2. Two independent MHN RYR1 variant carriers

The strongest evidence to determine that a gene variant is not associated with malignant hyperthermia, would be a negative IVCT (MHN) in individuals with the variant. However, to account for false-negative results, or putative modifying genetic factors, testing in a single individual/family would not be sufficient. Thus, a negative IVCT from two unrelated individuals with the same gene variant should be sufficient to call a variant ‘unlikely to cause malignant hyperthermia’. It is of importance that the description of the variant is unequivocal, i.e. genomic (with genome built), coding DNA (with refseq), and protein nomenclature.

How to use the list of ‘variants unlikely to cause malignant hyperthermia’
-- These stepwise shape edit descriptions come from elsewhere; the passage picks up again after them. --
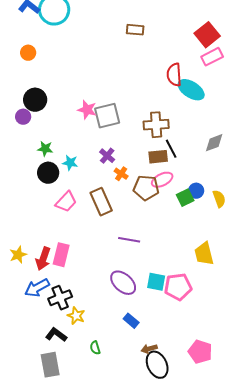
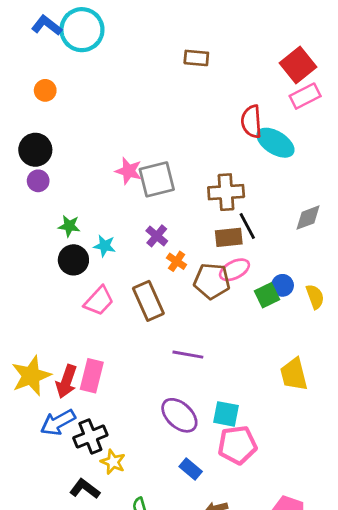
black circle: (35, 100) -> (35, 150), moved
yellow star: (18, 255) -> (31, 376), size x1.6
pink pentagon: (178, 287) -> (237, 445), moved

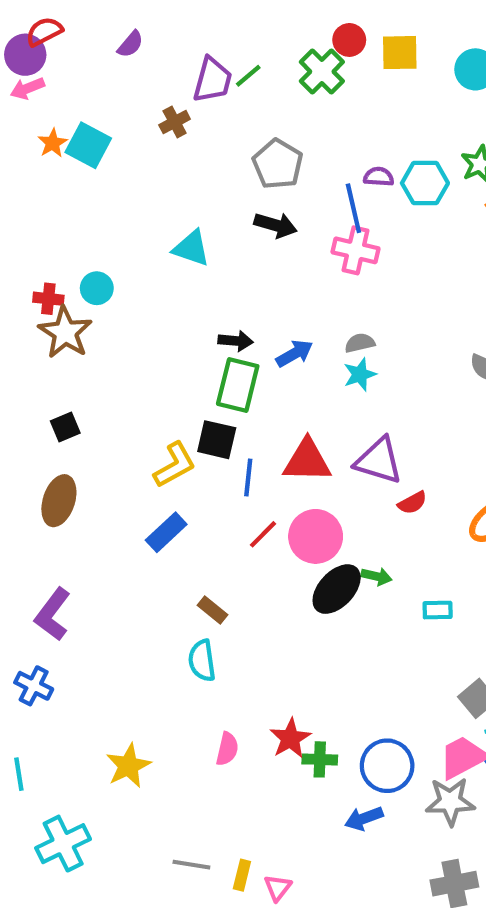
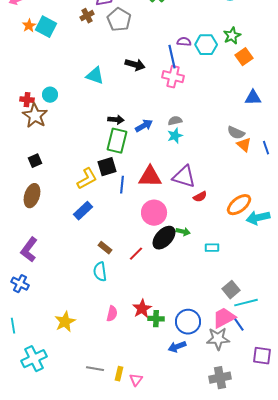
gray pentagon: (278, 164) -> (119, 20), moved
black square: (217, 440) -> (107, 167), turned -30
red line: (263, 534) -> (136, 254), moved

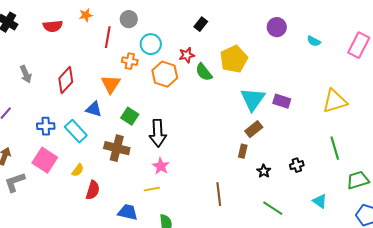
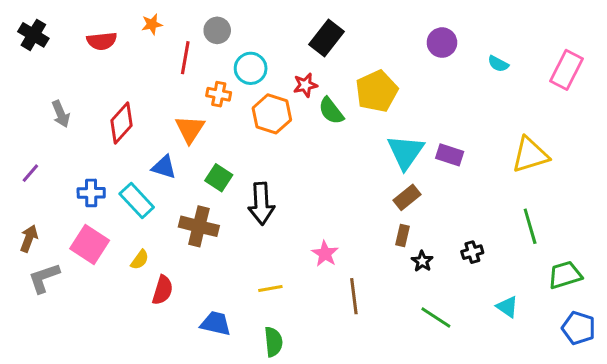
black rectangle: (201, 24) -> (327, 38), size x1.6
brown rectangle: (243, 151) -> (402, 235), moved
pink star: (161, 166) -> (325, 254), moved
yellow line: (152, 189) -> (270, 289), moved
Once a variant has been established to be unlikely to cause malignant hyperthermia, based on the frequency and / or malignant hyperthermia negative testing of two unrelated individuals with the respective variant, the EMHG proposes the following:

  • In families with a history of malignant hyperthermia and a variant from the list of ‘unlikely-causative variants’, the IVCT remains the gold standard.

  • In families with nohistory of malignant hyperthermia and a variant from this list, the family risk of malignant hyperthermia has been reduced to the risk of the general population. No IVCT testing is needed in those individuals or their family members.